**Exercise**
An exact transcript of every entry is required, without any of the pictures.

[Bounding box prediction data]
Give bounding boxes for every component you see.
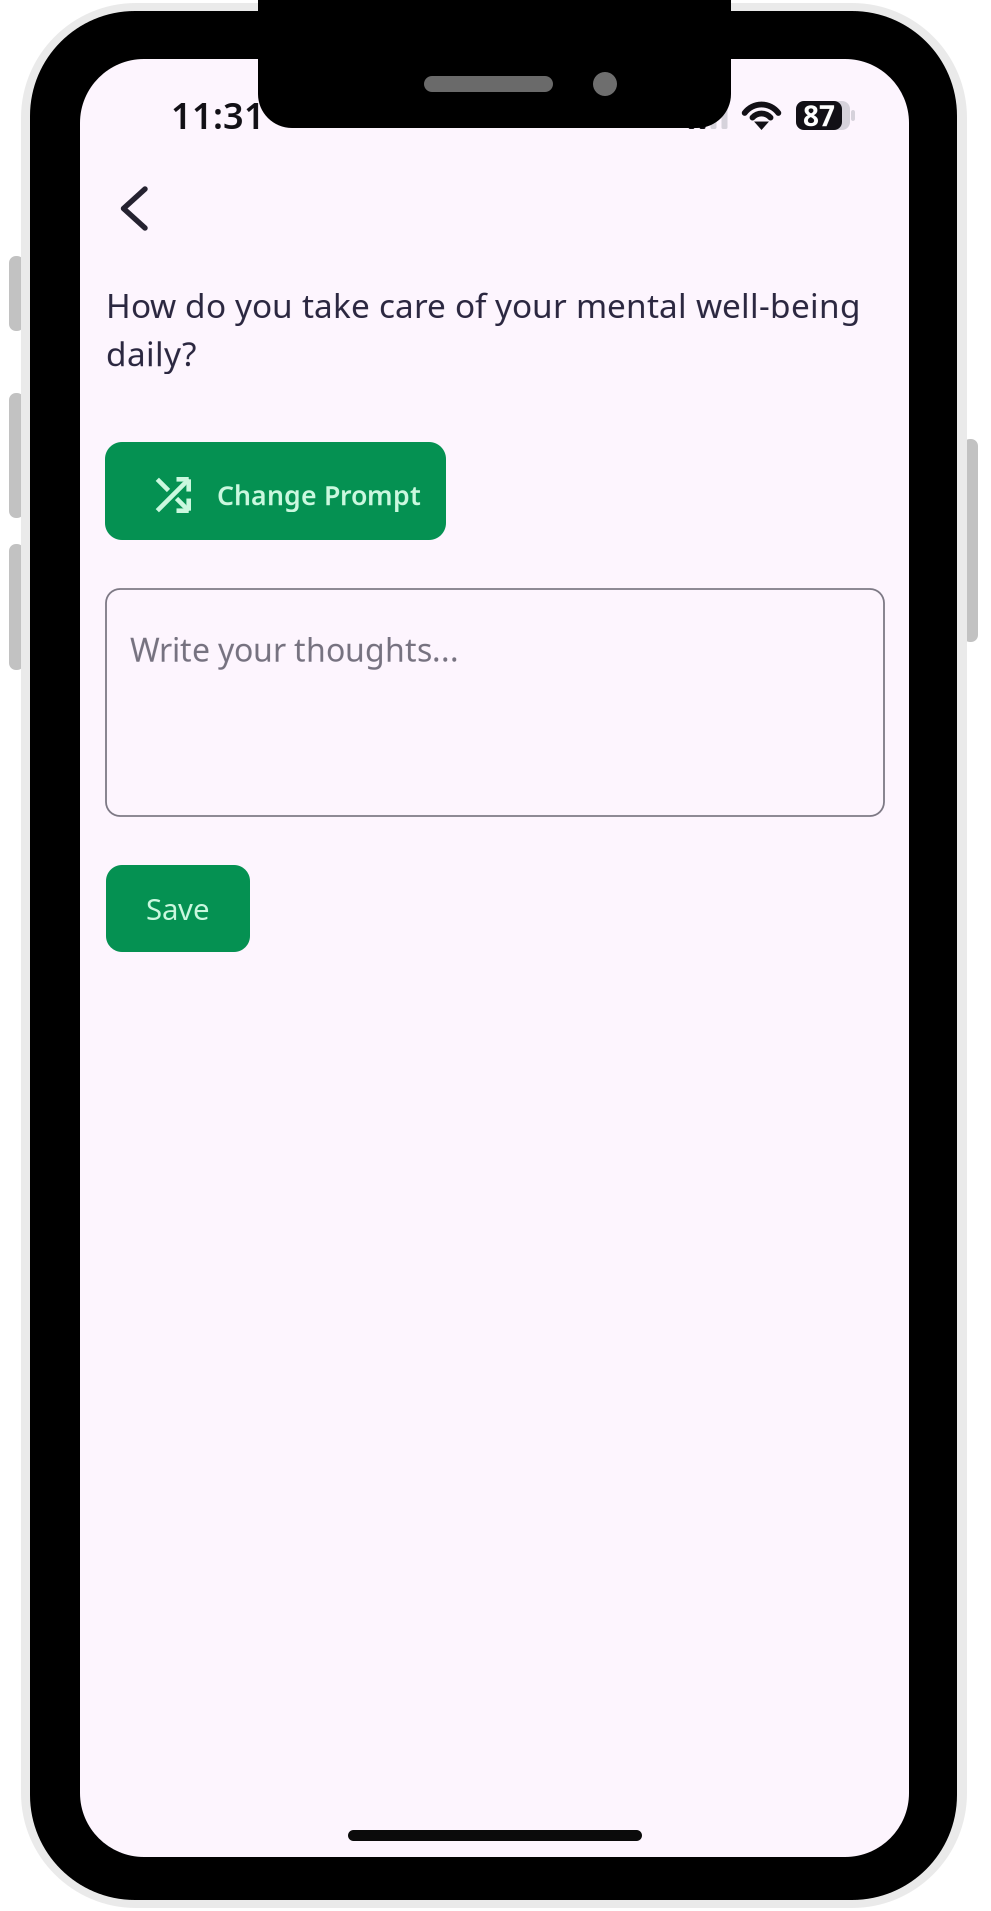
staticText: 87 bbox=[803, 97, 835, 134]
staticText: How do you take care of your mental well… bbox=[106, 283, 861, 376]
staticText: Change Prompt bbox=[217, 477, 421, 513]
button[interactable]: Back bbox=[94, 171, 174, 247]
staticText: Save bbox=[146, 889, 210, 928]
staticText: 11:31 bbox=[171, 91, 265, 139]
staticText: Write your thoughts... bbox=[130, 628, 459, 670]
button[interactable]: Change Prompt bbox=[105, 442, 446, 540]
button[interactable]: Save bbox=[106, 865, 250, 952]
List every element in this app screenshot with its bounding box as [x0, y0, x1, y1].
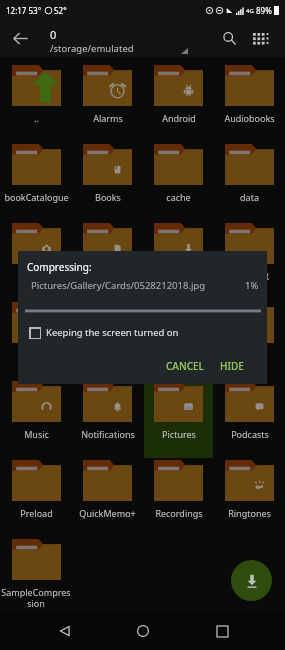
button[interactable]: Recent apps — [203, 612, 241, 650]
staticText: LOST.DIR — [230, 270, 269, 282]
button[interactable]: Android — [144, 63, 213, 142]
staticText: Android — [162, 112, 196, 124]
button[interactable]: Podcasts — [215, 379, 284, 458]
button[interactable]: Download — [144, 221, 213, 300]
button[interactable]: Back — [46, 612, 84, 650]
button[interactable]: Home — [124, 612, 162, 650]
button[interactable]: Music — [1, 379, 71, 458]
button[interactable]: Alarms — [73, 63, 142, 142]
button[interactable]: Download — [231, 560, 272, 601]
button[interactable]: Preload — [1, 458, 71, 537]
button[interactable]: More options — [254, 25, 281, 52]
staticText: Keeping the screen turned on — [46, 326, 179, 339]
button[interactable]: Audiobooks — [215, 63, 284, 142]
button[interactable]: HIDE — [214, 355, 250, 377]
button[interactable]: Notifications — [73, 379, 142, 458]
button[interactable]: QuickMemo+ — [73, 458, 142, 537]
staticText: HIDE — [220, 359, 244, 373]
staticText: Books — [95, 191, 121, 203]
staticText: /storage/emulated — [50, 42, 134, 55]
staticText: data — [240, 191, 259, 203]
button[interactable]: Grid view — [243, 23, 274, 54]
button[interactable]: MIUI — [73, 300, 142, 379]
button[interactable]: Pictures — [144, 379, 213, 458]
staticText: 12:17 53° — [6, 5, 42, 16]
button[interactable]: LOST.DIR — [215, 221, 284, 300]
button[interactable]: Ringtones — [215, 458, 284, 537]
staticText: 52° — [54, 5, 67, 16]
button[interactable]: .. — [1, 63, 71, 142]
button[interactable]: Maps — [144, 300, 213, 379]
staticText: Pictures — [162, 428, 196, 440]
staticText: Preload — [20, 507, 53, 519]
button[interactable]: Movies — [1, 300, 71, 379]
staticText: Compressing: — [27, 260, 92, 274]
staticText: Notifications — [81, 428, 135, 440]
staticText: Audiobooks — [224, 112, 275, 124]
button[interactable]: Search — [213, 22, 246, 55]
button[interactable]: Keeping the screen turned on — [27, 324, 181, 341]
staticText: CANCEL — [166, 359, 204, 373]
staticText: QuickMemo+ — [79, 507, 136, 519]
button[interactable]: CANCEL — [160, 355, 210, 377]
button[interactable]: Books — [73, 142, 142, 221]
button[interactable]: data — [215, 142, 284, 221]
staticText: Alarms — [93, 112, 123, 124]
staticText: bookCatalogue — [4, 191, 69, 203]
staticText: Recordings — [155, 507, 203, 519]
button[interactable]: cache — [144, 142, 213, 221]
button[interactable]: Back — [2, 20, 39, 57]
button[interactable]: Documents — [73, 221, 142, 300]
button[interactable]: SampleCompression — [1, 537, 71, 616]
staticText: Music — [24, 428, 49, 440]
button[interactable]: DCIM — [1, 221, 71, 300]
staticText: .. — [34, 112, 39, 124]
staticText: Documents — [83, 270, 132, 282]
staticText: 1% — [245, 279, 259, 292]
staticText: cache — [166, 191, 191, 203]
staticText: 89% — [256, 5, 272, 16]
button[interactable]: Recordings — [144, 458, 213, 537]
staticText: Podcasts — [231, 428, 269, 440]
button[interactable]: bookCatalogue — [1, 142, 71, 221]
staticText: DCIM — [24, 270, 48, 282]
staticText: 4G — [246, 7, 254, 15]
staticText: 0 — [50, 27, 57, 42]
staticText: Pictures/Gallery/Cards/0528212018.jpg — [31, 279, 206, 292]
staticText: Ringtones — [228, 507, 271, 519]
button[interactable]: Media — [215, 300, 284, 379]
staticText: SampleCompression — [1, 586, 71, 609]
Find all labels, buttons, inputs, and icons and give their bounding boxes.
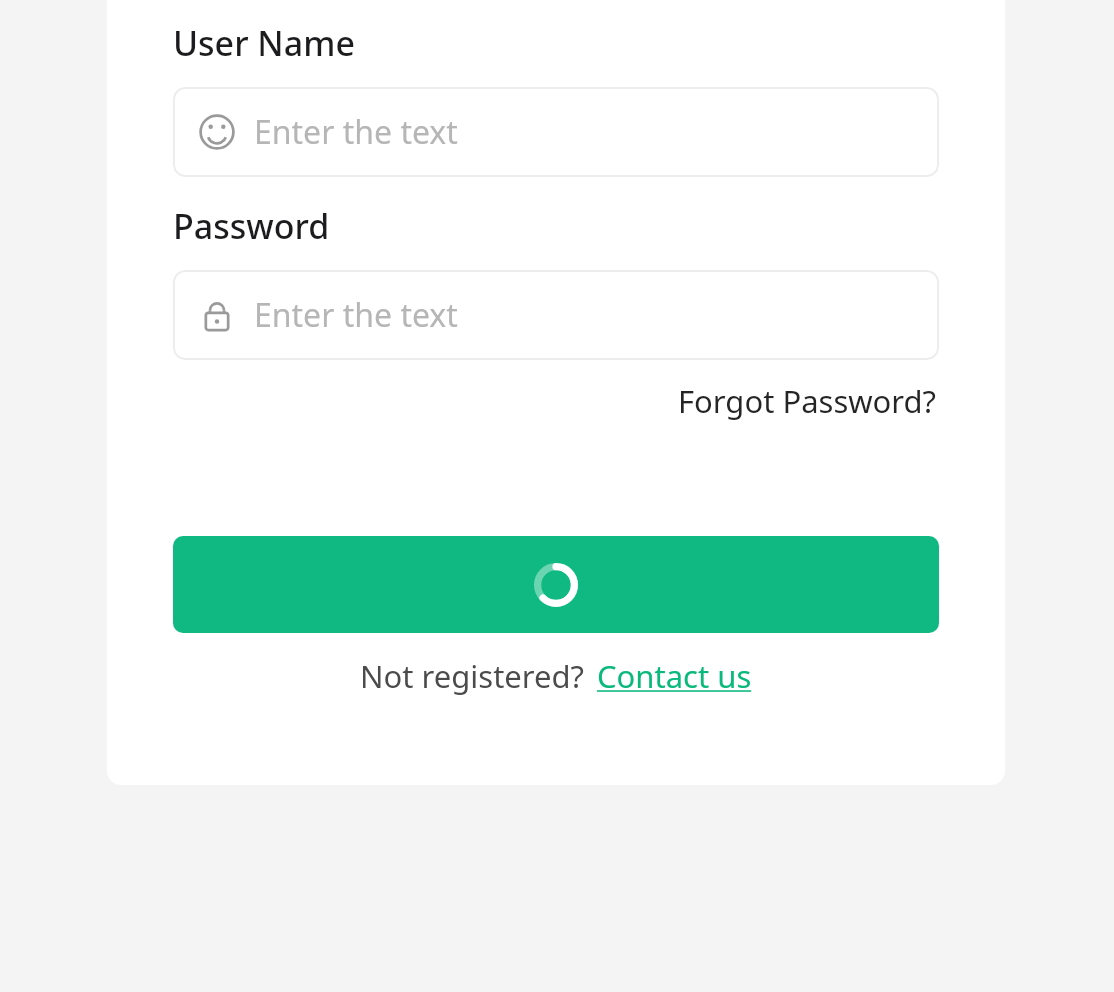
staticText: Enter the text xyxy=(254,293,458,337)
button[interactable]: Sign in, loading xyxy=(173,536,939,633)
button[interactable]: Contact us xyxy=(597,655,752,697)
button[interactable]: Forgot Password? xyxy=(676,376,939,426)
staticText: Contact us xyxy=(597,655,752,697)
staticText: Not registered? xyxy=(360,655,585,697)
button[interactable]: Enter the text xyxy=(173,87,939,177)
staticText: Forgot Password? xyxy=(678,380,937,422)
button[interactable]: Enter the text xyxy=(173,270,939,360)
staticText: User Name xyxy=(173,20,355,66)
staticText: Enter the text xyxy=(254,110,458,154)
staticText: Password xyxy=(173,203,330,249)
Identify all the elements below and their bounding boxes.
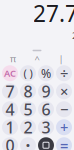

**Answer section**
Give bounding boxes for every component you see.
staticText: 87 bbox=[803, 97, 835, 134]
staticText: How do you take care of your mental well… bbox=[106, 283, 861, 376]
staticText: Change Prompt bbox=[217, 477, 421, 513]
button[interactable]: Back bbox=[94, 171, 174, 247]
staticText: Save bbox=[146, 889, 210, 928]
staticText: 11:31 bbox=[171, 91, 265, 139]
staticText: Write your thoughts... bbox=[130, 628, 459, 670]
button[interactable]: Change Prompt bbox=[105, 442, 446, 540]
button[interactable]: Save bbox=[106, 865, 250, 952]
List every element in this app screenshot with its bounding box as [x0, y0, x1, y1].
button[interactable]: Recent apps — [203, 612, 241, 650]
staticText: LOST.DIR — [230, 270, 269, 282]
button[interactable]: Android — [144, 63, 213, 142]
staticText: Android — [162, 112, 196, 124]
button[interactable]: Podcasts — [215, 379, 284, 458]
button[interactable]: Download — [144, 221, 213, 300]
button[interactable]: Back — [46, 612, 84, 650]
button[interactable]: Home — [124, 612, 162, 650]
button[interactable]: Music — [1, 379, 71, 458]
button[interactable]: Alarms — [73, 63, 142, 142]
button[interactable]: Download — [231, 560, 272, 601]
button[interactable]: Preload — [1, 458, 71, 537]
button[interactable]: More options — [254, 25, 281, 52]
staticText: Keeping the screen turned on — [46, 326, 179, 339]
button[interactable]: Audiobooks — [215, 63, 284, 142]
button[interactable]: HIDE — [214, 355, 250, 377]
button[interactable]: Notifications — [73, 379, 142, 458]
button[interactable]: QuickMemo+ — [73, 458, 142, 537]
staticText: HIDE — [220, 359, 244, 373]
staticText: Books — [95, 191, 121, 203]
staticText: /storage/emulated — [50, 42, 134, 55]
staticText: data — [240, 191, 259, 203]
button[interactable]: Grid view — [243, 23, 274, 54]
button[interactable]: MIUI — [73, 300, 142, 379]
button[interactable]: Pictures — [144, 379, 213, 458]
staticText: 12:17 53° — [6, 5, 42, 16]
button[interactable]: LOST.DIR — [215, 221, 284, 300]
button[interactable]: Ringtones — [215, 458, 284, 537]
staticText: 52° — [54, 5, 67, 16]
button[interactable]: .. — [1, 63, 71, 142]
button[interactable]: Maps — [144, 300, 213, 379]
staticText: Pictures — [162, 428, 196, 440]
staticText: Preload — [20, 507, 53, 519]
button[interactable]: Movies — [1, 300, 71, 379]
staticText: Compressing: — [27, 260, 92, 274]
staticText: Notifications — [81, 428, 135, 440]
staticText: Audiobooks — [224, 112, 275, 124]
button[interactable]: Search — [213, 22, 246, 55]
button[interactable]: Keeping the screen turned on — [27, 324, 181, 341]
staticText: CANCEL — [166, 359, 204, 373]
staticText: QuickMemo+ — [79, 507, 136, 519]
button[interactable]: CANCEL — [160, 355, 210, 377]
button[interactable]: Books — [73, 142, 142, 221]
button[interactable]: data — [215, 142, 284, 221]
staticText: Alarms — [93, 112, 123, 124]
staticText: bookCatalogue — [4, 191, 69, 203]
staticText: Recordings — [155, 507, 203, 519]
button[interactable]: cache — [144, 142, 213, 221]
button[interactable]: Back — [2, 20, 39, 57]
button[interactable]: Documents — [73, 221, 142, 300]
button[interactable]: SampleCompression — [1, 537, 71, 616]
staticText: Music — [24, 428, 49, 440]
button[interactable]: DCIM — [1, 221, 71, 300]
staticText: .. — [34, 112, 39, 124]
staticText: Documents — [83, 270, 132, 282]
staticText: 1% — [245, 279, 259, 292]
staticText: cache — [166, 191, 191, 203]
staticText: 89% — [256, 5, 272, 16]
button[interactable]: Recordings — [144, 458, 213, 537]
staticText: Podcasts — [231, 428, 269, 440]
button[interactable]: bookCatalogue — [1, 142, 71, 221]
staticText: DCIM — [24, 270, 48, 282]
staticText: 4G — [246, 7, 254, 15]
staticText: 0 — [50, 27, 57, 42]
staticText: Pictures/Gallery/Cards/0528212018.jpg — [31, 279, 206, 292]
staticText: Ringtones — [228, 507, 271, 519]
button[interactable]: Media — [215, 300, 284, 379]
staticText: SampleCompression — [1, 586, 71, 609]
Find all labels, buttons, inputs, and icons and give their bounding boxes.
staticText: Enter the text xyxy=(254,293,458,337)
button[interactable]: Sign in, loading xyxy=(173,536,939,633)
button[interactable]: Contact us xyxy=(597,655,752,697)
button[interactable]: Forgot Password? xyxy=(676,376,939,426)
staticText: Contact us xyxy=(597,655,752,697)
staticText: Not registered? xyxy=(360,655,585,697)
button[interactable]: Enter the text xyxy=(173,87,939,177)
staticText: Forgot Password? xyxy=(678,380,937,422)
button[interactable]: Enter the text xyxy=(173,270,939,360)
staticText: User Name xyxy=(173,20,355,66)
staticText: Enter the text xyxy=(254,110,458,154)
staticText: Password xyxy=(173,203,330,249)
Identify all the elements below and their bounding boxes.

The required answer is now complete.